# WHAT THE TASK ASKS
Report how many lines in the data below hold the string "AISI". Nothing else should appear in the answer.

# DATA RECORDS
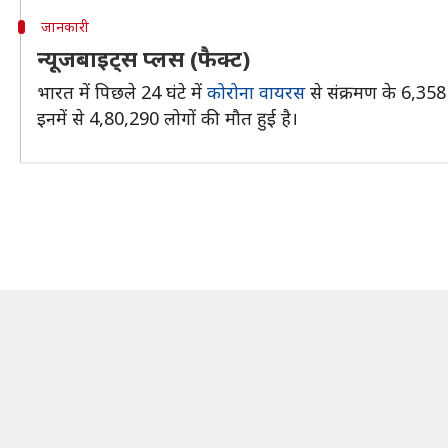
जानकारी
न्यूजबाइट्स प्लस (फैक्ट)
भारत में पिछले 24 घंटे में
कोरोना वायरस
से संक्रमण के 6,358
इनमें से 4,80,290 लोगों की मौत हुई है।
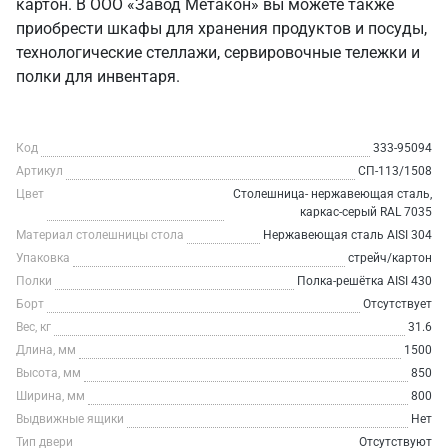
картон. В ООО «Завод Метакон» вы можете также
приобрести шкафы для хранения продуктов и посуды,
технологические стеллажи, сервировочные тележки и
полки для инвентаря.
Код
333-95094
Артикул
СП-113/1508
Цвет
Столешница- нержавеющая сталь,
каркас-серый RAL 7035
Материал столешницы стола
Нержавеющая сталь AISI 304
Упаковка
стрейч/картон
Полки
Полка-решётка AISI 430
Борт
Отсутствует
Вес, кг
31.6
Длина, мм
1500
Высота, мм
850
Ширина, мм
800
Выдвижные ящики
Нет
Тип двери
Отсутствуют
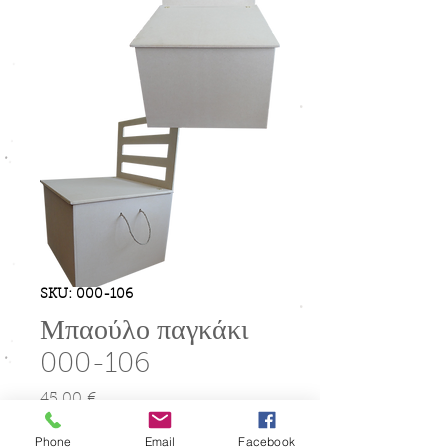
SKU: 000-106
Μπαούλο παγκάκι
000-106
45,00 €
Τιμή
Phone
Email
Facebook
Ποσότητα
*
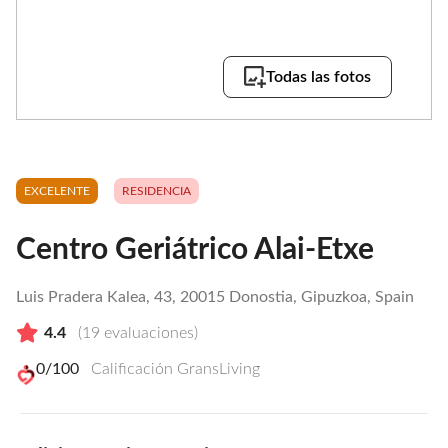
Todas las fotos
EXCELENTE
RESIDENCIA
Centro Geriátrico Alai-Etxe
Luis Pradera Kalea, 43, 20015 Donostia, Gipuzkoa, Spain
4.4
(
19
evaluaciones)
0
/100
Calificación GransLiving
==
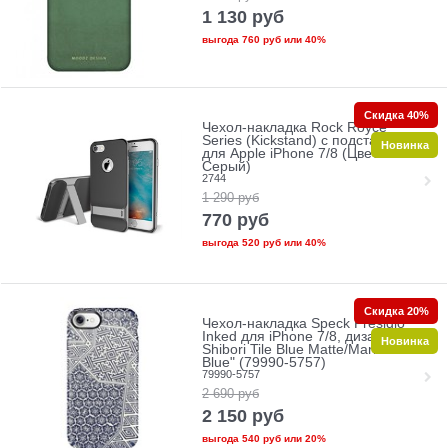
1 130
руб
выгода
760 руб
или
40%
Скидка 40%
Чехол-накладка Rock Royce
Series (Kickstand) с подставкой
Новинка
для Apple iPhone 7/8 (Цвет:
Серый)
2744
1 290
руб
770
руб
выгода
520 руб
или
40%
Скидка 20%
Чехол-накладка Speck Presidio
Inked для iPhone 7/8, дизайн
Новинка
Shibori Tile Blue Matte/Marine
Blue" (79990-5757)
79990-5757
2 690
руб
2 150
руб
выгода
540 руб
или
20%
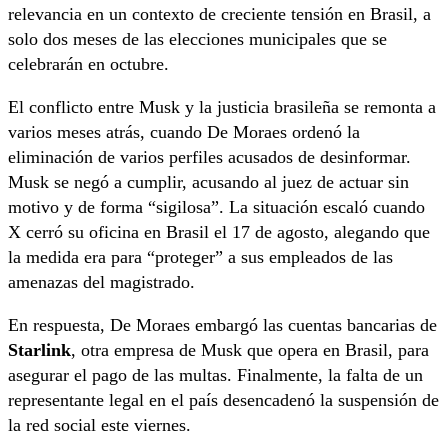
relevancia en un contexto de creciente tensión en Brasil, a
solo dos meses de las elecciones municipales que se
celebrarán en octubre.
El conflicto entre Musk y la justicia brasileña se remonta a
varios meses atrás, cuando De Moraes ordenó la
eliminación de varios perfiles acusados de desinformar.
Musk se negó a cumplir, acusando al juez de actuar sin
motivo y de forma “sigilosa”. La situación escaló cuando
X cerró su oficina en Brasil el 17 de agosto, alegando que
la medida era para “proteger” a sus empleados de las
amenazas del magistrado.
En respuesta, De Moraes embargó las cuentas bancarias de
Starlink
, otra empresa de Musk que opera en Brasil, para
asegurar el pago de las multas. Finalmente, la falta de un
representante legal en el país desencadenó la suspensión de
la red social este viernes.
---
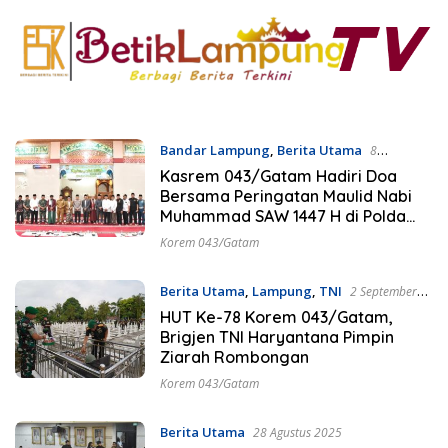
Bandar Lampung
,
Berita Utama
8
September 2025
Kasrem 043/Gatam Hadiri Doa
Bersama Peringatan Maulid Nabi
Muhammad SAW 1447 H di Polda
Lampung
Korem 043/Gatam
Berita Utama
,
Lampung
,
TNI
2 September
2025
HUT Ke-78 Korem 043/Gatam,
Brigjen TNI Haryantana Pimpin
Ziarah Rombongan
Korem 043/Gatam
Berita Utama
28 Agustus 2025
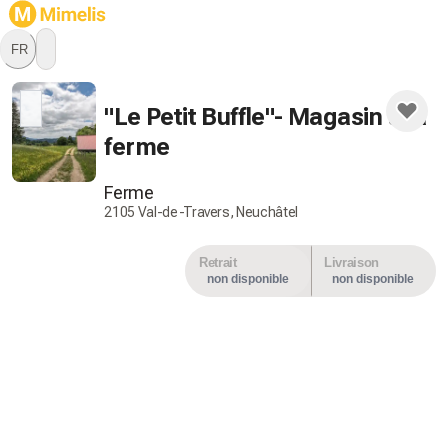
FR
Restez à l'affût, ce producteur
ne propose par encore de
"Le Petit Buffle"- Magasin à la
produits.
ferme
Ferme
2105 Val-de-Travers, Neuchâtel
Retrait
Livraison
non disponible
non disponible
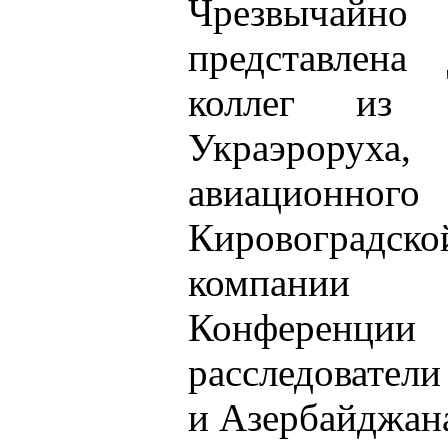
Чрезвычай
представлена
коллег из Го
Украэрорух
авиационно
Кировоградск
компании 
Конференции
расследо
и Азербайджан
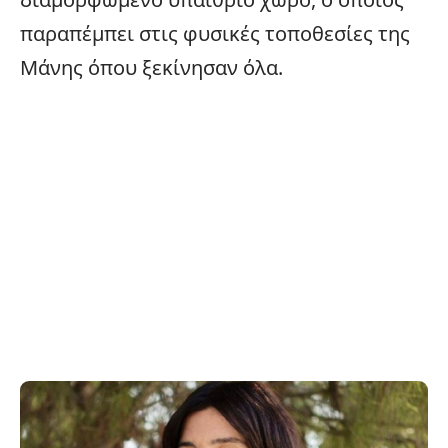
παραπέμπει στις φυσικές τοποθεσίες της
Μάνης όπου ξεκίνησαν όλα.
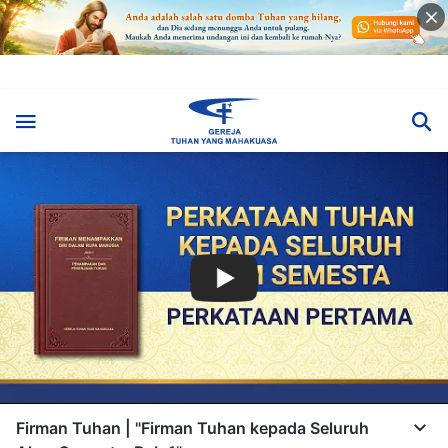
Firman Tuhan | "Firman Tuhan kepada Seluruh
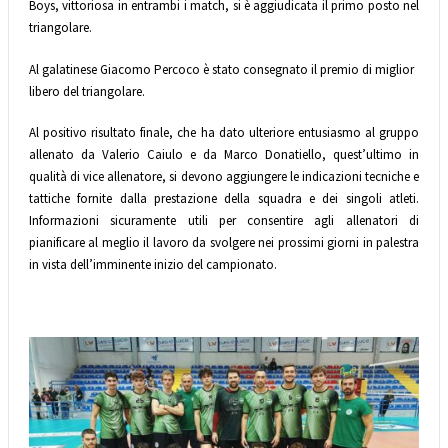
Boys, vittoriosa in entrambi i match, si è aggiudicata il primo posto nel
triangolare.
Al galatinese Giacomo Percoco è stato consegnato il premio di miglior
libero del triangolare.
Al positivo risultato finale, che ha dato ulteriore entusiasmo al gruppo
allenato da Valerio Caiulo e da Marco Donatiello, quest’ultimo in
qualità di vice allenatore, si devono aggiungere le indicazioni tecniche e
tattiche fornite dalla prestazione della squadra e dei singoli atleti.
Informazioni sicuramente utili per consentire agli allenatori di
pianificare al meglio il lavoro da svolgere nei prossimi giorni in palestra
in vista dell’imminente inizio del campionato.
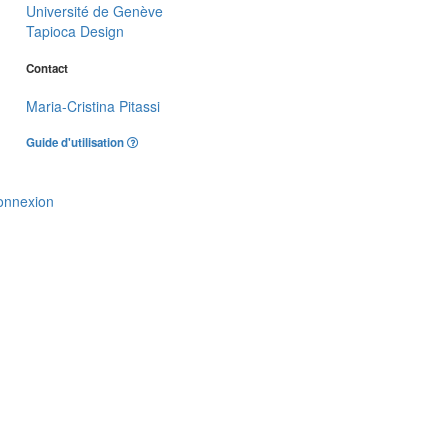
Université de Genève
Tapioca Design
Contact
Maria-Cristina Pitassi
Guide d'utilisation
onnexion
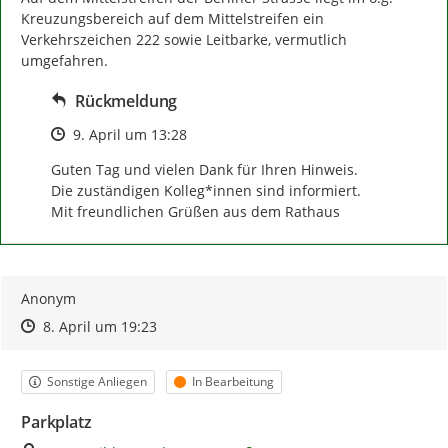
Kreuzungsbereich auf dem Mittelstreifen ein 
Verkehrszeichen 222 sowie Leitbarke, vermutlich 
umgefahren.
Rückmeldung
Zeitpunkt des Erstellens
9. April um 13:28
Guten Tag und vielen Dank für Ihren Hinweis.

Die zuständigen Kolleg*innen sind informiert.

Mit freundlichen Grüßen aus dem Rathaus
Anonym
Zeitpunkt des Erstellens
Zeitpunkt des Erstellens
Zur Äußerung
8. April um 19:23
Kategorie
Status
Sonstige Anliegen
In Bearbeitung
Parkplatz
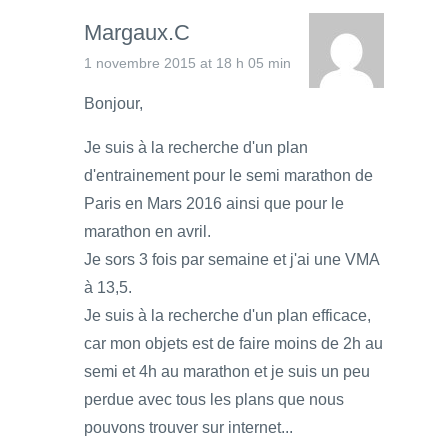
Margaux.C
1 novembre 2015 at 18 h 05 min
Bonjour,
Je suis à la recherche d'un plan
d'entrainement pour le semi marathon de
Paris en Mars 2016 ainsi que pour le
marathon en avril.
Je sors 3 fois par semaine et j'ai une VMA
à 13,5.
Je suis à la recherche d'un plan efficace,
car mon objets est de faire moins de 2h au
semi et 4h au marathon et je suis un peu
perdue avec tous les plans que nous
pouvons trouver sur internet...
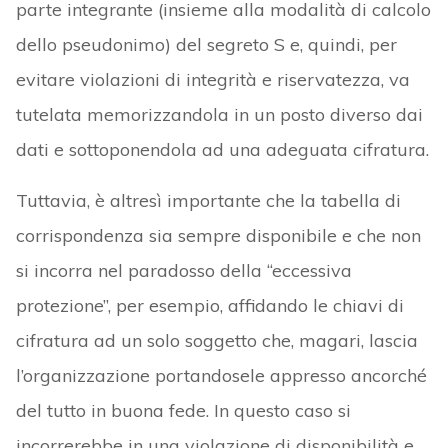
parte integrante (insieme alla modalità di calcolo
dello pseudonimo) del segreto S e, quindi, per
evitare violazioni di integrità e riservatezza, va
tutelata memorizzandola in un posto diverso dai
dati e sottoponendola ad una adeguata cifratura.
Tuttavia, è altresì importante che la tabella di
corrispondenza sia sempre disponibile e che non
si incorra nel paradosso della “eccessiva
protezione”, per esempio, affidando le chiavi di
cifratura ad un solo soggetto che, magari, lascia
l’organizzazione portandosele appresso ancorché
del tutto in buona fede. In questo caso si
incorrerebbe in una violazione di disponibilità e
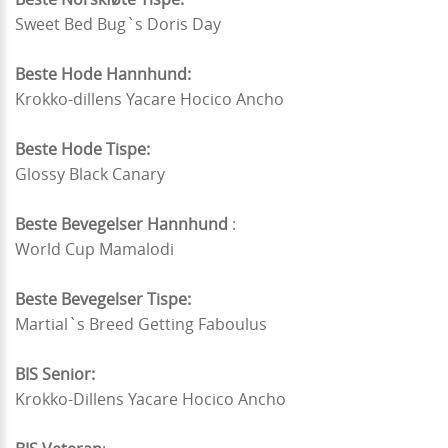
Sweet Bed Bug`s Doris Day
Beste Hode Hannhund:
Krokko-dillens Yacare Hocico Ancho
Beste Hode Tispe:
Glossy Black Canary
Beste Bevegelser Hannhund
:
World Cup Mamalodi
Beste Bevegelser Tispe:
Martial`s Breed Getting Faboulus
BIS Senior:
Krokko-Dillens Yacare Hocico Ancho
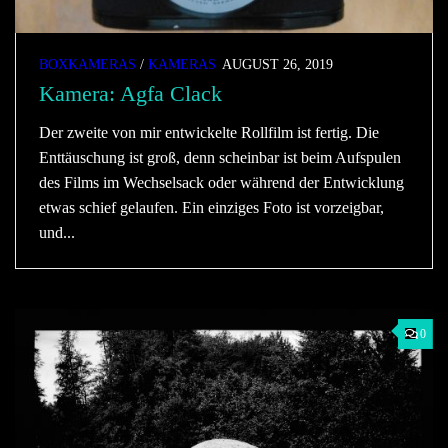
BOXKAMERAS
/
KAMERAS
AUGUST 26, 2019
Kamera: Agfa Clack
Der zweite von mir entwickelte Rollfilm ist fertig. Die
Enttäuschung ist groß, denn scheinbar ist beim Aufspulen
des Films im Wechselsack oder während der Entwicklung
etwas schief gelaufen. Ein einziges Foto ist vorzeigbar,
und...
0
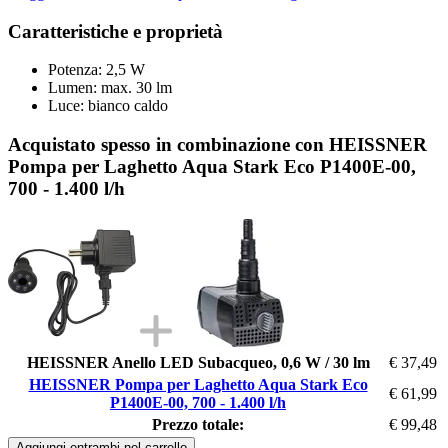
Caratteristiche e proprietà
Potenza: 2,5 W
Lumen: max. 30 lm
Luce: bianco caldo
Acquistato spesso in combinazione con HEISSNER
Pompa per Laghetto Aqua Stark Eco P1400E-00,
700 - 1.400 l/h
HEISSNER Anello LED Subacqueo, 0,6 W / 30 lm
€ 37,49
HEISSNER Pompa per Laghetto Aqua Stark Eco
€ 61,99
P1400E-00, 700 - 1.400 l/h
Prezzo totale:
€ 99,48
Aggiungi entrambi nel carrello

# TASK RESULT
2